4. The actuation system according to claim 3, wherein each working chamber of the first pressure source is connected via the at least one first hydraulic line to the hydraulically actuatable device.

5. The actuation system according to claim 1, wherein a switching valve is arranged in at least one of the hydraulic lines connecting the first pressure source to the actuatable device.

6. The actuation system according to claim 1, wherein the first pressure source is a first piston-cylinder unit that serves as a master cylinder of a vehicle brake.

7. The actuation system according to claim 1, further comprising a hydraulic path simulator that is operatively connected to a working space of the first pressure source.

8. The actuation system according to claim 1, comprising a first brake circuit and a second brake circuit, wherein the first brake circuit comprises the second hydraulic line and the second brake circuit comprises the third hydraulic line.

9. The actuation system according to claim 8, wherein the second brake circuit comprises separate intake valves and exhaust valves, wherein the exhaust valves are arranged in a return line which leads to the reservoir.

10. The actuation system according to claim 8, wherein the first brake circuit comprises a valve assigned to a first wheel brake and a valve assigned to a second wheel brake.

11. The actuation system according to claim 1, wherein a switching valve is arranged in a connecting line that connects the second and the third lines.

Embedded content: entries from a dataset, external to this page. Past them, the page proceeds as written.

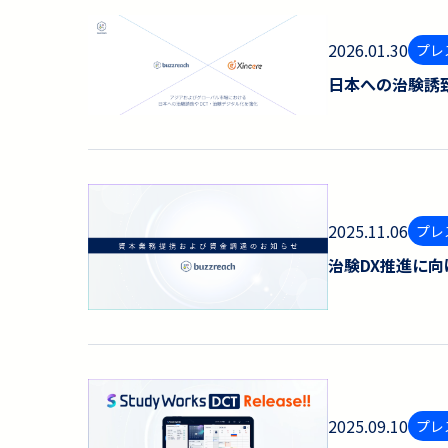
2026.01.30
プレ
日本への治験誘致
2025.11.06
プレ
治験DX推進に
2025.09.10
プレ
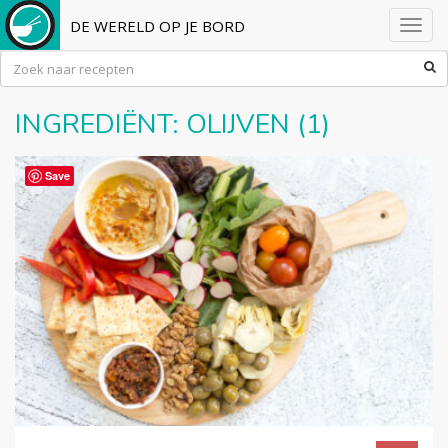
DE WERELD OP JE BORD
Toggl
navig
INGREDIËNT:
OLIJVEN
(1)
Save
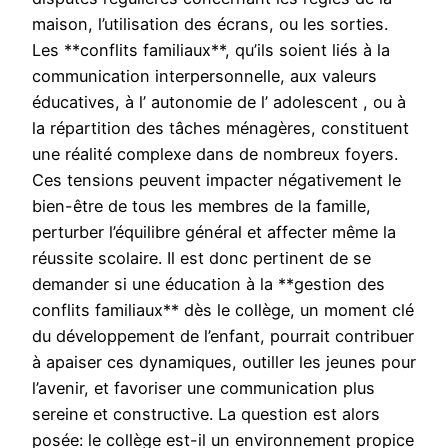
maison, l’utilisation des écrans, ou les sorties.
Les **conflits familiaux**, qu’ils soient liés à la
communication interpersonnelle, aux valeurs
éducatives, à l’ autonomie de l’ adolescent , ou à
la répartition des tâches ménagères, constituent
une réalité complexe dans de nombreux foyers.
Ces tensions peuvent impacter négativement le
bien-être de tous les membres de la famille,
perturber l’équilibre général et affecter même la
réussite scolaire. Il est donc pertinent de se
demander si une éducation à la **gestion des
conflits familiaux** dès le collège, un moment clé
du développement de l’enfant, pourrait contribuer
à apaiser ces dynamiques, outiller les jeunes pour
l’avenir, et favoriser une communication plus
sereine et constructive. La question est alors
posée: le collège est-il un environnement propice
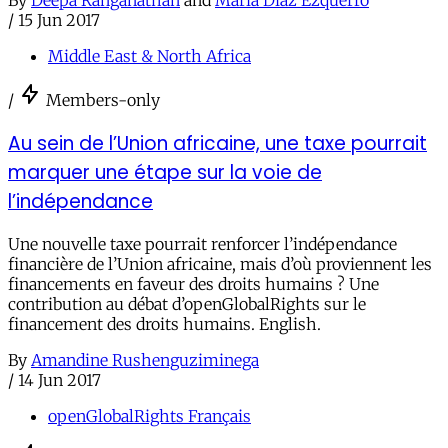
/
15 Jun 2017
Middle East & North Africa
/
Members-only
Au sein de l’Union africaine, une taxe pourrait
marquer une étape sur la voie de
l’indépendance
Une nouvelle taxe pourrait renforcer l’indépendance
financière de l’Union africaine, mais d’où proviennent les
financements en faveur des droits humains ? Une
contribution au débat d’openGlobalRights sur le
financement des droits humains. English.
By
Amandine Rushenguziminega
/
14 Jun 2017
openGlobalRights Français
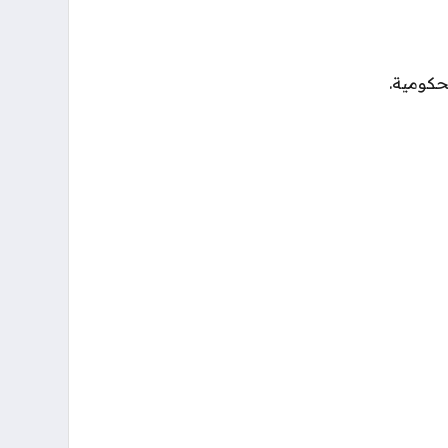
حكومية.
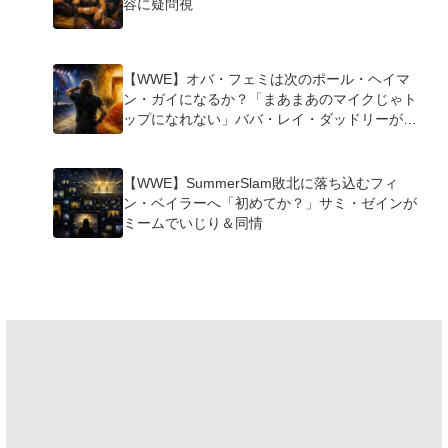
容に疑問視
【WWE】オバ・フェミは次のポール・ヘイマ
ン・ガイになるか？「まあまあのマイクじゃト
ップになれない」ババ・レイ・ダッドリーが指
摘
【WWE】SummerSlam敗北に落ち込むフィ
ン・ベイラーへ「初めてか？」サミ・ゼインが
ミームでいじり＆同情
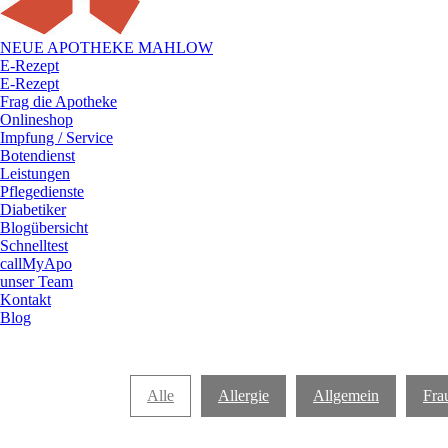
NEUE APOTHEKE MAHLOW
E-Rezept
E-Rezept
Frag die Apotheke
Onlineshop
Impfung / Service
Botendienst
Leistungen
Pflegedienste
Diabetiker
Blogübersicht
Schnelltest
callMyApo
unser Team
Kontakt
Blog
Alle
Allergie
Allgemein
Fra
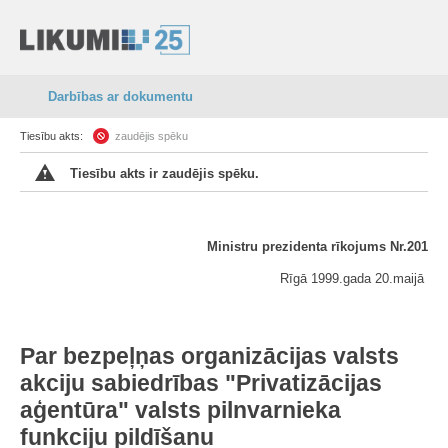
Darbības ar dokumentu
Tiesību akts:
zaudējis spēku
Tiesību akts ir zaudējis spēku.
Ministru prezidenta rīkojums Nr.201
Rīgā 1999.gada 20.maijā
Par bezpeļņas organizācijas valsts
akciju sabiedrības "Privatizācijas
aģentūra" valsts pilnvarnieka
funkciju pildīšanu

12. The actuation system according to claim 1, further comprising at least one switching valve for connecting the first and second working chambers of the second pressure source and/or for connecting the second and third hydraulic line.

13. The actuation system according to claim 1, further comprising a hydraulic connecting line disposed between the fourth hydraulic line and the first working chamber, wherein the switching valve is disposed between the second working chamber and the hydraulic connecting line.

14. The actuation system according to claim 13, further comprising a non-return valve disposed in the hydraulic connecting line and arranged to permit pressurizing medium to flow into the first working chamber.

15. A method for operating a brake actuation system, wherein a first pressure source is configured to be actuated by an actuation device and coupled via a first hydraulic line to at least two hydraulic circuits, and wherein a second pressure source is allocated to the at least two hydraulic circuits via at least a second hydraulic line and at least a third hydraulic line in order to supply the second and third hydraulic lines with pressurizing medium, the second pressure source including: a first working chamber and a second working chamber;a piston that is moveable in two directions, andan electro-mechanical drive for driving the piston,

16. The method according to claim 15, wherein during the return stroke of the piston of the pressure source, pressurizing medium is moved into the first working chamber via a hydraulic connecting line connecting the third hydraulic line and the first working chamber.

17. The method according to claim 16, wherein a non-return valve disposed in the hydraulic connecting line permits pressurizing medium to flow into the first working chamber.